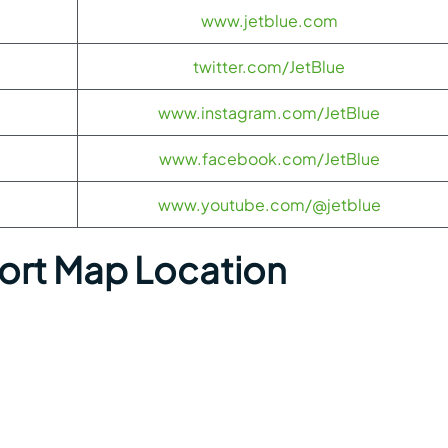
www.jetblue.com
twitter.com/JetBlue
www.instagram.com/JetBlue
www.facebook.com/JetBlue
www.youtube.com/@jetblue
port Map Location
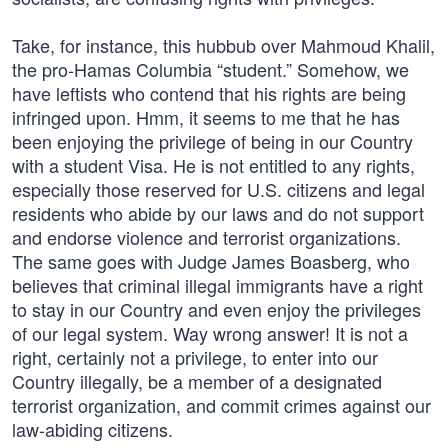
Take, for instance, this hubbub over Mahmoud Khalil,
the pro-Hamas Columbia “student.” Somehow, we
have leftists who contend that his rights are being
infringed upon. Hmm, it seems to me that he has
been enjoying the privilege of being in our Country
with a student Visa. He is not entitled to any rights,
especially those reserved for U.S. citizens and legal
residents who abide by our laws and do not support
and endorse violence and terrorist organizations.
The same goes with Judge James Boasberg, who
believes that criminal illegal immigrants have a right
to stay in our Country and even enjoy the privileges
of our legal system. Way wrong answer! It is not a
right, certainly not a privilege, to enter into our
Country illegally, be a member of a designated
terrorist organization, and commit crimes against our
law-abiding citizens.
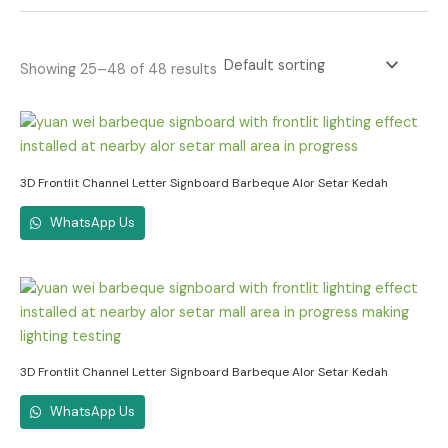
Showing 25–48 of 48 results
3D Frontlit Channel Letter Signboard Barbeque Alor Setar Kedah
WhatsApp Us
3D Frontlit Channel Letter Signboard Barbeque Alor Setar Kedah
WhatsApp Us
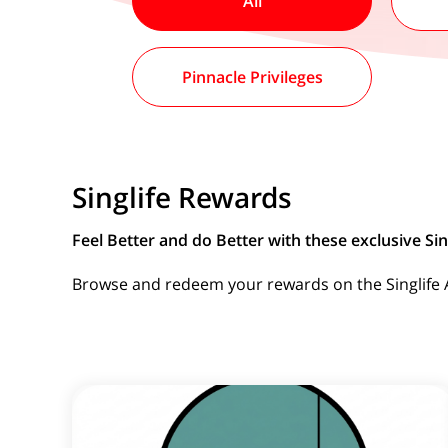
All
Pinnacle Privileges
Singlife Rewards
Feel Better and do Better with these exclusive Sing
Browse and redeem your rewards on the Singlife Ap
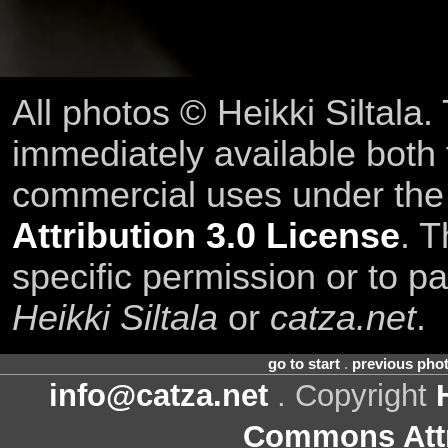
All photos © Heikki Siltala
immediately available both
commercial uses under th
Attribution 3.0 License
. T
specific permission or to pa
Heikki Siltala
or
catza.net
.
go to start
.
previous pho
info@catza.net
. Copyright
Commons Attr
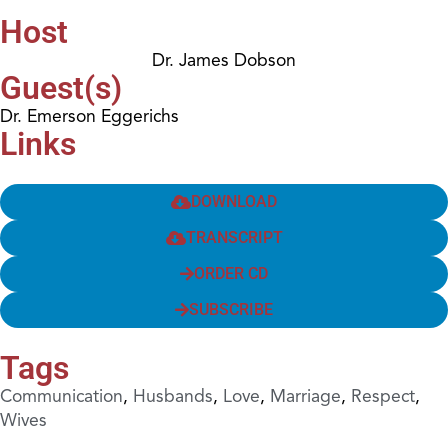
Host
Dr. James Dobson
Guest(s)
Dr. Emerson Eggerichs
Links
DOWNLOAD
TRANSCRIPT
ORDER CD
SUBSCRIBE
Tags
Communication
,
Husbands
,
Love
,
Marriage
,
Respect
,
Wives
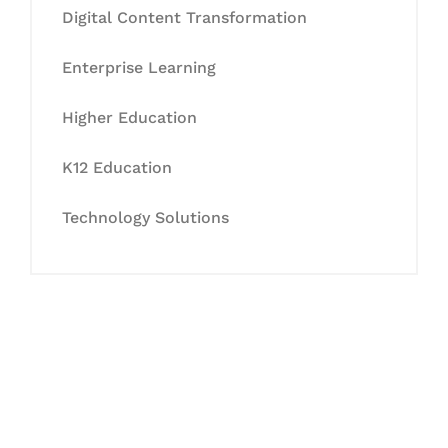
Digital Content Transformation
Enterprise Learning
Higher Education
K12 Education
Technology Solutions
Let's Collaborate &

★ ★ ★ ★ ★

### WORK TO COMPLETE
Each line above should be printed again exactly, though the pictures should not be.

### TASK RESULT
www.jetblue.com
twitter.com/JetBlue
www.instagram.com/JetBlue
www.facebook.com/JetBlue
www.youtube.com/@jetblue
port Map Location
Take, for instance, this hubbub over Mahmoud Khalil,
the pro-Hamas Columbia “student.” Somehow, we
have leftists who contend that his rights are being
infringed upon. Hmm, it seems to me that he has
been enjoying the privilege of being in our Country
with a student Visa. He is not entitled to any rights,
especially those reserved for U.S. citizens and legal
residents who abide by our laws and do not support
and endorse violence and terrorist organizations.
The same goes with Judge James Boasberg, who
believes that criminal illegal immigrants have a right
to stay in our Country and even enjoy the privileges
of our legal system. Way wrong answer! It is not a
right, certainly not a privilege, to enter into our
Country illegally, be a member of a designated
terrorist organization, and commit crimes against our
law-abiding citizens.
Showing 25–48 of 48 results
3D Frontlit Channel Letter Signboard Barbeque Alor Setar Kedah
WhatsApp Us
3D Frontlit Channel Letter Signboard Barbeque Alor Setar Kedah
WhatsApp Us
All
Pinnacle Privileges
Singlife Rewards
Feel Better and do Better with these exclusive Sing
Browse and redeem your rewards on the Singlife Ap
All photos © Heikki Siltala
immediately available both
commercial uses under th
Attribution 3.0 License
. T
specific permission or to pa
Heikki Siltala
or
catza.net
.
go to start
.
previous pho
info@catza.net
. Copyright
Commons Attr
Host
Dr. James Dobson
Guest(s)
Dr. Emerson Eggerichs
Links
DOWNLOAD
TRANSCRIPT
ORDER CD
SUBSCRIBE
Tags
Communication
,
Husbands
,
Love
,
Marriage
,
Respect
,
Wives
Digital Content Transformation
Enterprise Learning
Higher Education
K12 Education
Technology Solutions
Let's Collaborate &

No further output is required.